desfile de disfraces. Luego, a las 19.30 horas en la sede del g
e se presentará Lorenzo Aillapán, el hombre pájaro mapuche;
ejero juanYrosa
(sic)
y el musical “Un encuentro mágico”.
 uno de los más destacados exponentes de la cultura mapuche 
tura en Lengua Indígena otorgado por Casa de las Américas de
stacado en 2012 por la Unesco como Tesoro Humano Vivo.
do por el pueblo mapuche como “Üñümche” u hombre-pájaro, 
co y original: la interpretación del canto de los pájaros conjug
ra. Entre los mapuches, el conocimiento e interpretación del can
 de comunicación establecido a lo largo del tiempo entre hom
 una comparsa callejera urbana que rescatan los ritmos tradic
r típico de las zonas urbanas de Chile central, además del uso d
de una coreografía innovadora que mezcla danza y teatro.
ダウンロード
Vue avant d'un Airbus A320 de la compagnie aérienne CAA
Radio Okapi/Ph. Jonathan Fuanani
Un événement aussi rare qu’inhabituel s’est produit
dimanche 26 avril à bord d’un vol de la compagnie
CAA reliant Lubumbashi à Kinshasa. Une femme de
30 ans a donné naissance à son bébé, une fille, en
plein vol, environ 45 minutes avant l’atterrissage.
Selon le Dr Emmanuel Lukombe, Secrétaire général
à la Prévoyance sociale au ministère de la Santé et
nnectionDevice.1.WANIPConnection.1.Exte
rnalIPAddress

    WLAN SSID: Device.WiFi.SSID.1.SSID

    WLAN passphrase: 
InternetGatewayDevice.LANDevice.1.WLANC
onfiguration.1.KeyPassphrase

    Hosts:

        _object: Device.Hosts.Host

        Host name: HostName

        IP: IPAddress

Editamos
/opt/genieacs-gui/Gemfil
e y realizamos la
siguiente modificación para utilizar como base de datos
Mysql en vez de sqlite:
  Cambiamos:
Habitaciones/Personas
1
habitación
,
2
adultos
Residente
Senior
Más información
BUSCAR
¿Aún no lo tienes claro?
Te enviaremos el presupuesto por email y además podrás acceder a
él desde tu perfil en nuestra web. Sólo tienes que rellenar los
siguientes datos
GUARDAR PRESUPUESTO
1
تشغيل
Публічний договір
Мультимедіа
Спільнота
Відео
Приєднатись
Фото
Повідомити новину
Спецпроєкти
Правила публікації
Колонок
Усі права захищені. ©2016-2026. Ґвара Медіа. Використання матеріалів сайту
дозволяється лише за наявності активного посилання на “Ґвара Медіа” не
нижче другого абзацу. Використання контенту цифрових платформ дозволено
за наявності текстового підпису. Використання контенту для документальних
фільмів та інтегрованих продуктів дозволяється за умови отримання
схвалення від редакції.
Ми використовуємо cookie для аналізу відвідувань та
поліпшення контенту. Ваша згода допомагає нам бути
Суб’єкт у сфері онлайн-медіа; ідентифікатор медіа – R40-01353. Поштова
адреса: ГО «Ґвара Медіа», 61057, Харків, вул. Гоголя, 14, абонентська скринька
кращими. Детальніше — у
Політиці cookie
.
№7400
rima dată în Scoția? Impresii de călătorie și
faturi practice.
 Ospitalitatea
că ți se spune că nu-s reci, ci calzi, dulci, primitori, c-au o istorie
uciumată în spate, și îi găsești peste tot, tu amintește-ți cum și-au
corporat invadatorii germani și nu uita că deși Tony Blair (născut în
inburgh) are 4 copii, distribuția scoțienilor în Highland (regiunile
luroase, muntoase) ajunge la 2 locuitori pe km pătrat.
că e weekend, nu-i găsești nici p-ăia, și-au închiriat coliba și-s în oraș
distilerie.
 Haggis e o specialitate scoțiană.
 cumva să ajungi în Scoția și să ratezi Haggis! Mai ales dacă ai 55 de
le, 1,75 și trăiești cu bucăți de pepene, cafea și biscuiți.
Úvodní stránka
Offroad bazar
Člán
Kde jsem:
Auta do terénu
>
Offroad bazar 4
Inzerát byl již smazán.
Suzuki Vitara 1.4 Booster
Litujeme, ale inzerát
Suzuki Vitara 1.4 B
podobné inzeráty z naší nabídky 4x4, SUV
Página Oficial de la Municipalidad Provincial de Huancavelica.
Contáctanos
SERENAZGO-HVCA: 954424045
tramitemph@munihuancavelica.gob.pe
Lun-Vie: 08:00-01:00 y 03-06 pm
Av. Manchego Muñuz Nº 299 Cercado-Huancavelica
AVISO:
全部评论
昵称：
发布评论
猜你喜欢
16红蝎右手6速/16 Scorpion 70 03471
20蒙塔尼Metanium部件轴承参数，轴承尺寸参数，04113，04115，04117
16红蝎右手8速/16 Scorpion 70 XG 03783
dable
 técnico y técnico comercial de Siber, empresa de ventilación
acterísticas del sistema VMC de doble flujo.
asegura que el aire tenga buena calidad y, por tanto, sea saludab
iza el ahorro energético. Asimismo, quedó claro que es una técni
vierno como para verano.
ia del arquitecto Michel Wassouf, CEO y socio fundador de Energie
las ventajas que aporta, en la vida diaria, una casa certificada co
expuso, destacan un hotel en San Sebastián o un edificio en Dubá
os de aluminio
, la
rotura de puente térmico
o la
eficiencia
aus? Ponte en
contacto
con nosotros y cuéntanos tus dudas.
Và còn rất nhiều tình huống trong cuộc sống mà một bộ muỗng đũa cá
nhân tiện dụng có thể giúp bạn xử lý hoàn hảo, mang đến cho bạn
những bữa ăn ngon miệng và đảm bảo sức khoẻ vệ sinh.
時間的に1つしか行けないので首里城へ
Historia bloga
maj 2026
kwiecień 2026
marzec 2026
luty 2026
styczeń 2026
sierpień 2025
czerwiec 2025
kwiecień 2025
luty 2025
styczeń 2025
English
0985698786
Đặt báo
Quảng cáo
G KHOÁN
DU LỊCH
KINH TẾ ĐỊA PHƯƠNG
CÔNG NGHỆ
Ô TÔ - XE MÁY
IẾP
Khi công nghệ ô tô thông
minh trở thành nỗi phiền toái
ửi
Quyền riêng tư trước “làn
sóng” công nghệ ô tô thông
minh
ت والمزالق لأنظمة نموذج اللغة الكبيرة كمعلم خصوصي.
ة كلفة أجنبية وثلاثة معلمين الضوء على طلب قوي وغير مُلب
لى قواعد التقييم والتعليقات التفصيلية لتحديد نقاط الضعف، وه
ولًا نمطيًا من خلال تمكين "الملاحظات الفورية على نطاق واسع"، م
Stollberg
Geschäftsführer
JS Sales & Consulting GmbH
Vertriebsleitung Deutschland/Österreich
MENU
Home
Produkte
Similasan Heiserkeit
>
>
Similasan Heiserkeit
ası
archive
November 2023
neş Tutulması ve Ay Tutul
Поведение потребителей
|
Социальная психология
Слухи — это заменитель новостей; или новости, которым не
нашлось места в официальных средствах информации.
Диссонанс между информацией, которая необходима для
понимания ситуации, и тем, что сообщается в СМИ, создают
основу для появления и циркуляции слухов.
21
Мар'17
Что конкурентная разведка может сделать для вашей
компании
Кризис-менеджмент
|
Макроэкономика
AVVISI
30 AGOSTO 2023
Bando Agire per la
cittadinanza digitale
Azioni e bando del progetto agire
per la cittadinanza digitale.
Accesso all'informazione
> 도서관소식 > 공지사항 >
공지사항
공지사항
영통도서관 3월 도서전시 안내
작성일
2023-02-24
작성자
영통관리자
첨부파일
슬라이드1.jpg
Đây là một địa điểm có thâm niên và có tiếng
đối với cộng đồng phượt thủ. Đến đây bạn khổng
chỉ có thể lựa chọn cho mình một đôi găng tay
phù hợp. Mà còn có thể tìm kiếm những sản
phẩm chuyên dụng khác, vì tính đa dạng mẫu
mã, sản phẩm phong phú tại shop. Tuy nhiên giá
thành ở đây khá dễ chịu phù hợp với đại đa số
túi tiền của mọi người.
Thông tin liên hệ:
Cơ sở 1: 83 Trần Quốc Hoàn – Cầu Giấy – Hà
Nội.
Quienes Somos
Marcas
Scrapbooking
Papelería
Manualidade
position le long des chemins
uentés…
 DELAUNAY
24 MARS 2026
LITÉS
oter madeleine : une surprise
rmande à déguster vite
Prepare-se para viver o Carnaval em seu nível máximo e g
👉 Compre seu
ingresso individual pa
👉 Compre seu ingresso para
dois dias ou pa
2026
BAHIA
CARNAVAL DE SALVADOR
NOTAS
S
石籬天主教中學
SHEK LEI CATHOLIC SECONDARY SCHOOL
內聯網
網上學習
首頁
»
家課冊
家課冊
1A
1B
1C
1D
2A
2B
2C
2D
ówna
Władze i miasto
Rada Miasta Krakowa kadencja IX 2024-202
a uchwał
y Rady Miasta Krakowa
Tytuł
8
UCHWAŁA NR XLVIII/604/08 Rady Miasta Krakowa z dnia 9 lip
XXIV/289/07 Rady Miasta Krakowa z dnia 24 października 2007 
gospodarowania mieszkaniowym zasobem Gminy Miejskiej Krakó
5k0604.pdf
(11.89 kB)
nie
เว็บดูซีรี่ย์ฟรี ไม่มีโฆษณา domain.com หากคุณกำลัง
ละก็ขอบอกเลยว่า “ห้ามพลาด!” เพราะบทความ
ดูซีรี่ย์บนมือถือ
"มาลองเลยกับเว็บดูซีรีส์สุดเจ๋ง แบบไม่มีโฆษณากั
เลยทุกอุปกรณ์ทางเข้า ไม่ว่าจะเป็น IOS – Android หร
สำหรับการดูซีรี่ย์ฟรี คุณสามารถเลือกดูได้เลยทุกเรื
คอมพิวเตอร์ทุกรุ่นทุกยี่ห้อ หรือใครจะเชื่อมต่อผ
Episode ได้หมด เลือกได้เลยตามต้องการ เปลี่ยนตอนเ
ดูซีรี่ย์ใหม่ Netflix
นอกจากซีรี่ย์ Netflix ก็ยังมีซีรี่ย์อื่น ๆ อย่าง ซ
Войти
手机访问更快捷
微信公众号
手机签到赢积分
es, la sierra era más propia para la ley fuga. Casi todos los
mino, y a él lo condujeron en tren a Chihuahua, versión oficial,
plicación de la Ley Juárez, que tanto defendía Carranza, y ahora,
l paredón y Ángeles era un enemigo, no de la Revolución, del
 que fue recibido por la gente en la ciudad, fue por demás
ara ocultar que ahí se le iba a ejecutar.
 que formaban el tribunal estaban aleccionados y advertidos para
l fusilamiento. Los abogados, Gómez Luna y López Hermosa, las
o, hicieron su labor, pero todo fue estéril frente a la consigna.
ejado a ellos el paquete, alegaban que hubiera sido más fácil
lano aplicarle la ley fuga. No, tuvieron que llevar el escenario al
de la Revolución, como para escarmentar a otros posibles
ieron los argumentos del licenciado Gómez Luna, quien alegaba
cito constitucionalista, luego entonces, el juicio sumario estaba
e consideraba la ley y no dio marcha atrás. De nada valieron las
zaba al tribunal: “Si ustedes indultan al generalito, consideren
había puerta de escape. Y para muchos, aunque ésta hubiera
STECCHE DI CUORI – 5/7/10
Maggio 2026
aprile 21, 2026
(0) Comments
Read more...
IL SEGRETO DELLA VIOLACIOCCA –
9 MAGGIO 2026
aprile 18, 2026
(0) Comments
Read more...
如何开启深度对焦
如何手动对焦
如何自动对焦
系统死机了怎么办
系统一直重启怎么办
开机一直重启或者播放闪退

---

EXERCISE PROMPT:
Above are the entries. Output exactly the lines beginning with the line that has "uno de los más" and ending with the line that has "de comunicación establecido".

ANSWER TO THIS PROBLEM:
 uno de los más destacados exponentes de la cultura mapuche 
tura en Lengua Indígena otorgado por Casa de las Américas de
stacado en 2012 por la Unesco como Tesoro Humano Vivo.
do por el pueblo mapuche como “Üñümche” u hombre-pájaro, 
co y original: la interpretación del canto de los pájaros conjug
ra. Entre los mapuches, el conocimiento e interpretación del can
 de comunicación establecido a lo largo del tiempo entre hom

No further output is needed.